Diffable Data Science: A Demo

Data science is diffable if changes between versions and over time are easy to examine. Diffability makes data science more impactful because it improves confidence that mistakes haven’t been introduced and makes it easier to audit the chain of decisions leading to the current state. Additionally, the current version can be changed in small ways, and the changes inspected and adopted if they improve the status quo.

Code is inherently diffable, and using version control tools like git on R and Python code helps enhance that diffability. With the git deployment feature of RStudio Connect, diffable code becomes diffable content, so it’s easy to demonstrate what changes new code will have.

For organizations using git, there are a wide variety of strategies to manage code branching and versioning. One popular strategy that works particularly well with RStudio Connect is to maintain a long-running master branch that is in production, a long-running dev branch for testing, and various feature branches with new features.

Git branching, showing adding two features to dev and then merging to master.

Using Git Deployment on RStudio Connect, it’s easy to have both the master and dev branches deployed simultaneously, and to be able to see differences between them.

The Bike Prediction App #

The Bike Prediction app displays the number of bikes predicted to be at the various docks of Washington DC’s bikeshare program in the near future.

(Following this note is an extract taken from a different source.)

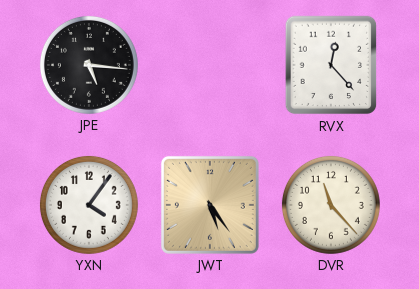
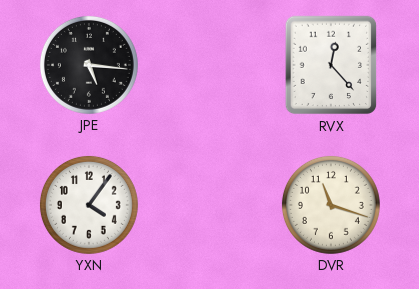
JWT: 5:24 -> none
DVR: 11:23 -> 11:18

In this app, the user can click on a dock on the map (built using the leaflet package) and get the predicted number of bikes at that station in the near future in the bottom half of the page.

The production bike prediction app.

The Dev Branch #

Someone suggested that maybe the app should be changed to purple, which has been deployed to the dev branch.

Since the content is deployed to RStudio Connect from Git, the repository branch can be linked with the deployment. So in addition to the production app, the dev branch containing a new feature can be deployed and tested in a self-contained application on the same RStudio Connect server, or a separate testing instance.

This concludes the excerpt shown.